Sarah, still on the frontier in Stockbridge, Massachusetts, received the news of her husband’s passing and shone herself equally pious and resolved. To their daughter Esther, Sarah wrote,

What shall I say? A holy and good God has covered us with a dark cloud. Oh that we may kiss the rod, and lay our hands on our mouths! The Lord has done it. He has made me adore his goodness, that we had him so long. But my God lives; and he has my heart. O what a legacy my husband, and your father has left us! We are all given to God; and there I am, and love to be.[7]
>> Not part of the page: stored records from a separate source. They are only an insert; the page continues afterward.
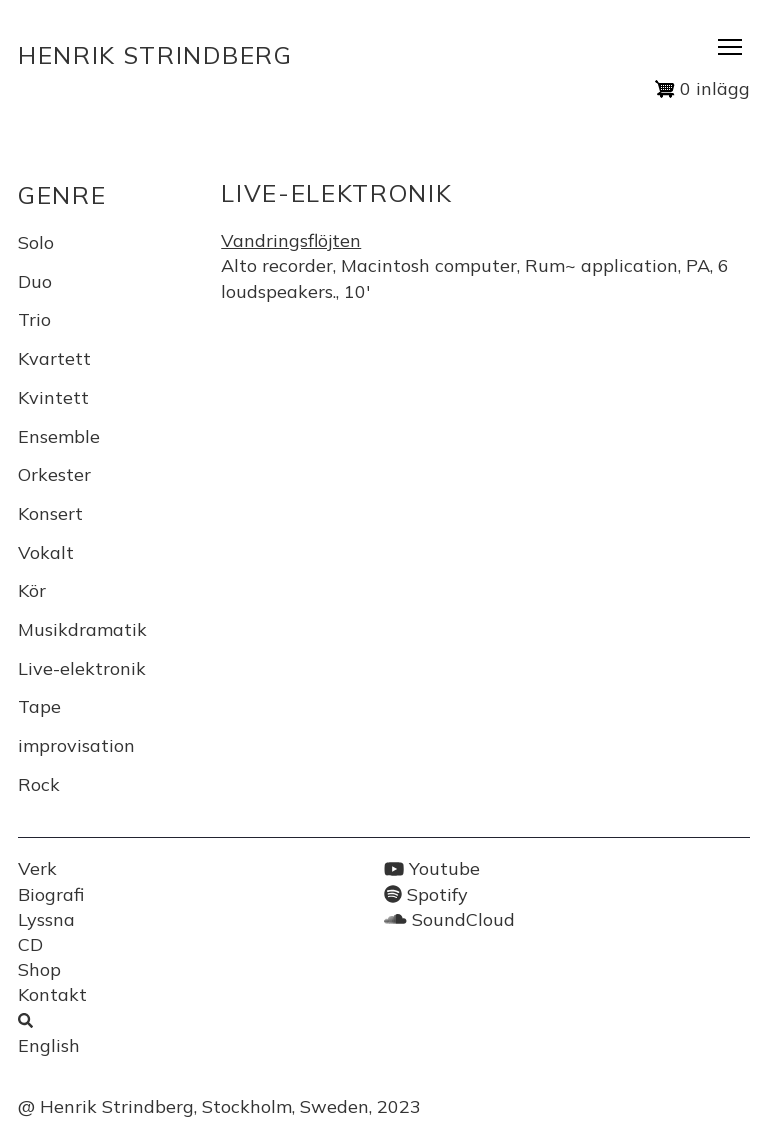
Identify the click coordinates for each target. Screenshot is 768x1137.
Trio (34, 319)
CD (30, 944)
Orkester (54, 474)
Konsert (50, 513)
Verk (37, 868)
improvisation (76, 745)
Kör (32, 590)
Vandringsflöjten (291, 240)
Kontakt (52, 994)
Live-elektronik (82, 668)
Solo (36, 242)
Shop (39, 969)
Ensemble (59, 436)
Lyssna (46, 919)
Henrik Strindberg (155, 55)
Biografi (51, 894)
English (49, 1045)
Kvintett (53, 397)
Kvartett (54, 358)
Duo (35, 281)
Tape (39, 706)
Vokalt (46, 552)
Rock (39, 784)
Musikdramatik (82, 629)
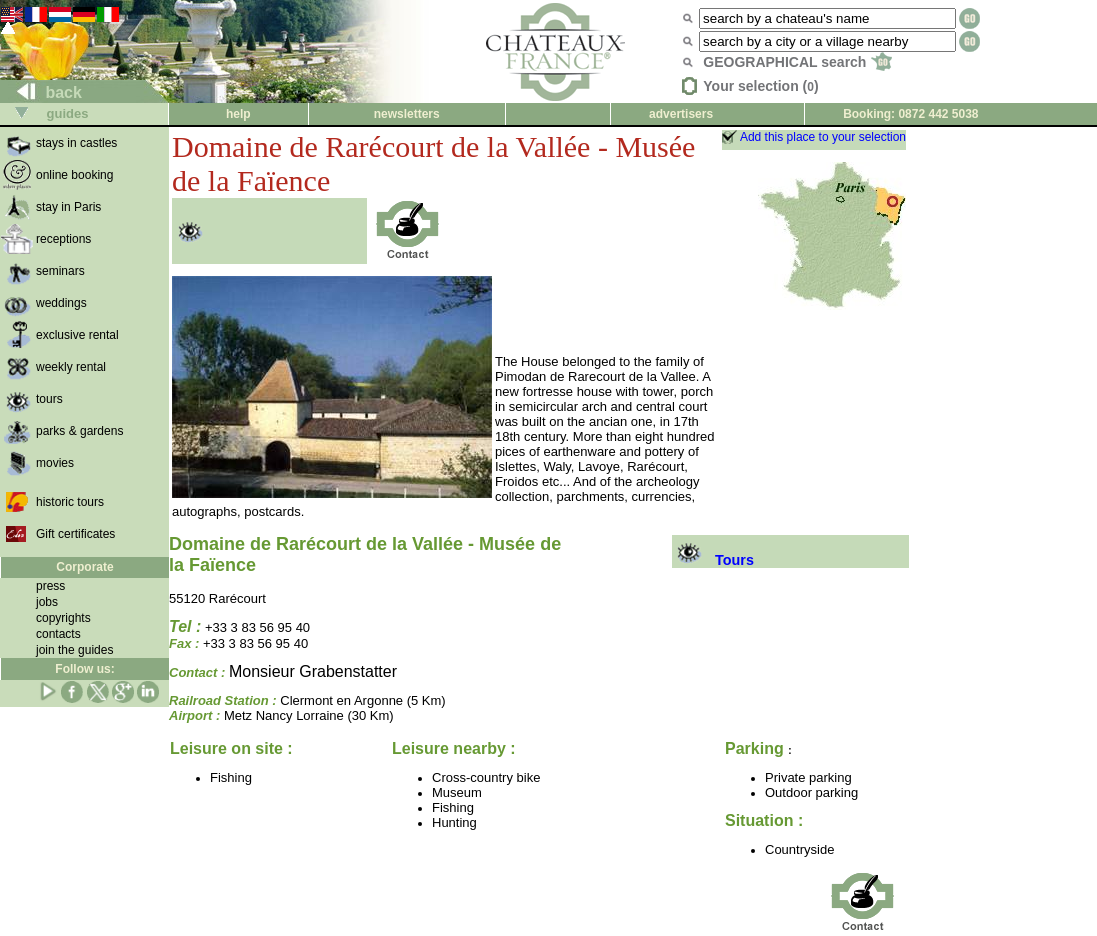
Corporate (84, 567)
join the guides (74, 650)
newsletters (407, 114)
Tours (713, 560)
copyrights (63, 618)
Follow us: (84, 669)
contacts (58, 634)
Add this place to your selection (823, 137)
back (41, 92)
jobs (47, 602)
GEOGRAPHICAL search (797, 62)
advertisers (681, 114)
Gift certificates (75, 534)
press (50, 586)
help (238, 114)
While these words would have comforted her in the midst of losing her husband and father within the span of months, Esther never saw the letter. Sixteen days after Edwards died, Esther had been suffering from a fever unrelated to smallpox and also died. If that had not already been enough heart ache to the Edwards family, Sarah had traveled to get her grandchildren only to die from dysentery on October 2 in Philadelphia.[8] The Edwards family had been broken.
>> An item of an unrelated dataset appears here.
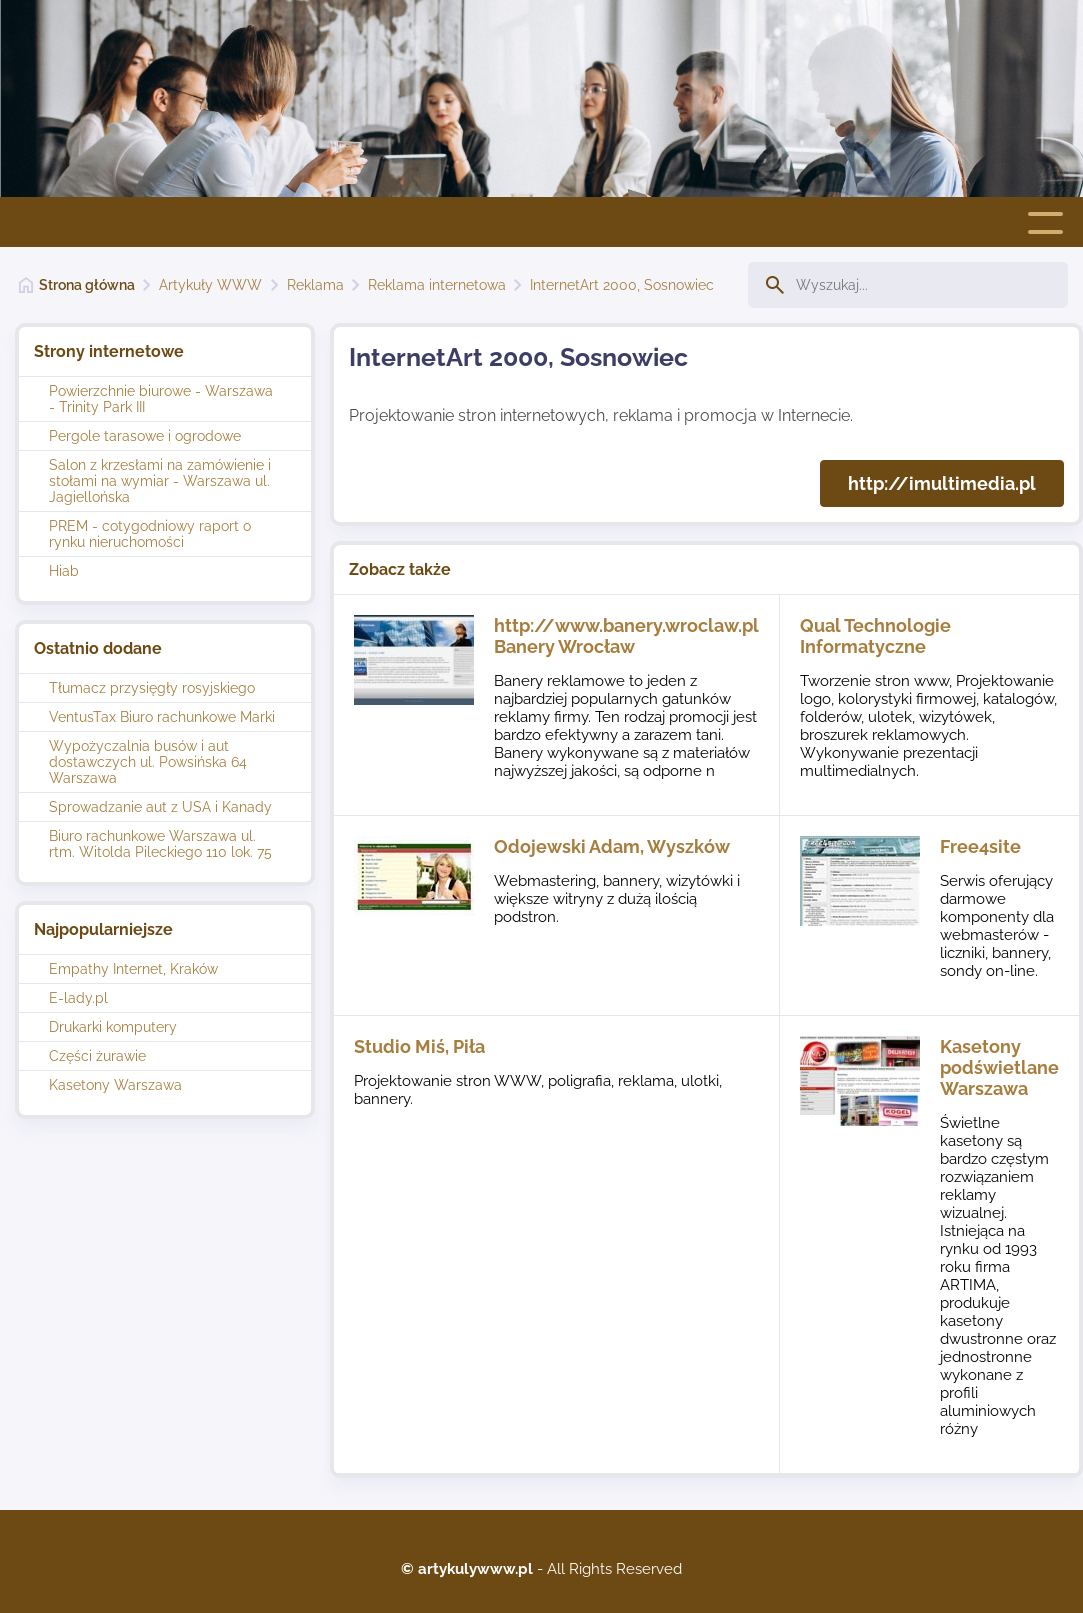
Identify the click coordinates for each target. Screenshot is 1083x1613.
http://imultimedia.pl (942, 483)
Marsden reminds us, Edwards had “spent his whole life preparing to die.”[9] Despite his many imperfections, he aspired to know God and for others to know the same “beauties” and “excellencies” that he discovered. Even in his final moments, Edwards was instructing to “submit cheerfully to the will of God” and to “seek a Father who will never fail.” What began as an “inward sweet sense” of new birth did not end with his death, but instead had bloomed full force. Shippen observing Edwards’ passing stated, “Death had certainly lost its sting.”[10]

FOOTNOTES

[1] Marsden, Jonathan Edwards: A Life, 491.

[2] Ibid., 493.

[3] Marsden, Jonathan Edwards: A Life, 493.
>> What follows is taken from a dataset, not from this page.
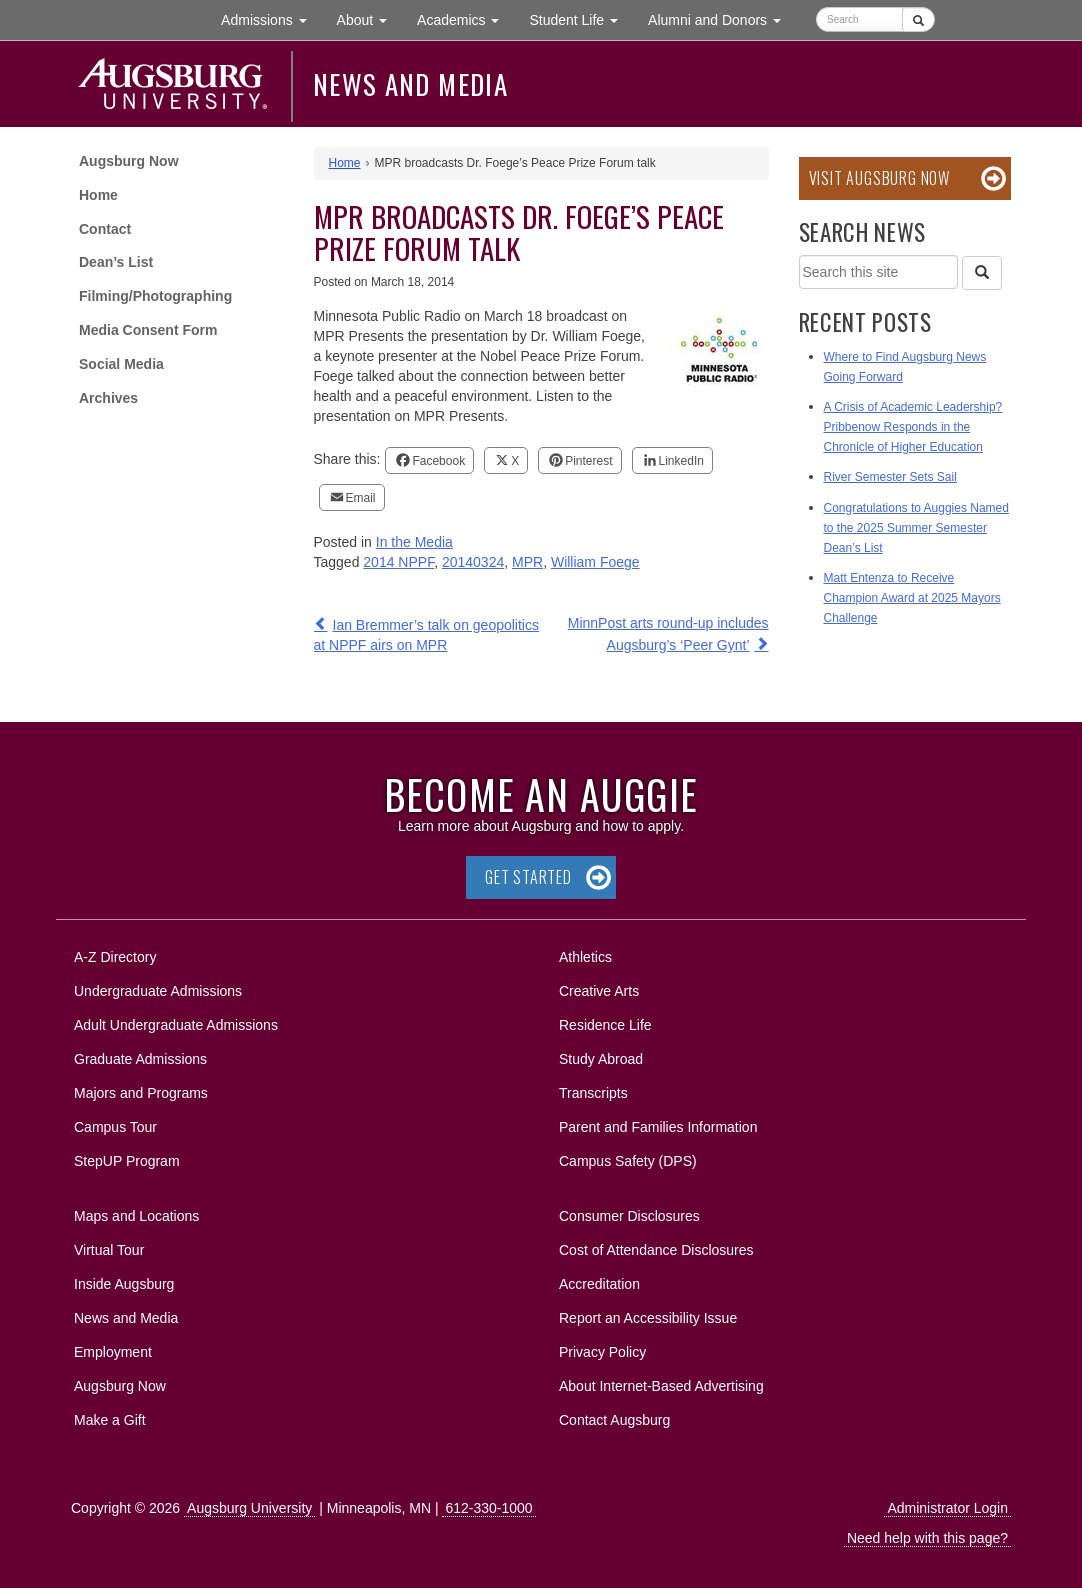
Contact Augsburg (614, 1420)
[4] Quoted in Marsden, Jonathan Edwards: A Life, 494. The original manuscript is William Shippen to Sarah Edwards, March 22, 1758 held at Andover Newton Theological Seminary, transcribed by George Claghorn.

[5] Marsden, Jonathan Edwards: A Life, 494.

[6] Quoted in Marsden, Jonathan Edwards: A Life, 494. The original manuscript is William Shippen to Sarah Edwards, March 22, 1758 held at Andover Newton Theological Seminary, transcribed by George Claghorn.

[7] Sereno E. Dwight, Life of President Edwards. In The Works of Jonathan Edwards, vol.1, ed. Edwards Hickman, xi-ccxxxiv, 1834. Reprint, (Edinburgh: The Banner of Truth Trust, 1974), clxxix.

[8] Whitney, Finding God in Solitude, 73.

[9] Ibid., 490.

[10] Quoted in Marsden, Jonathan Edwards: A Life, 494. The original manuscript is William Shippen to Sarah Edwards, Ma.rch 22, 1758 held at Andover Newton Theological Seminary, transcribed by George Claghorn.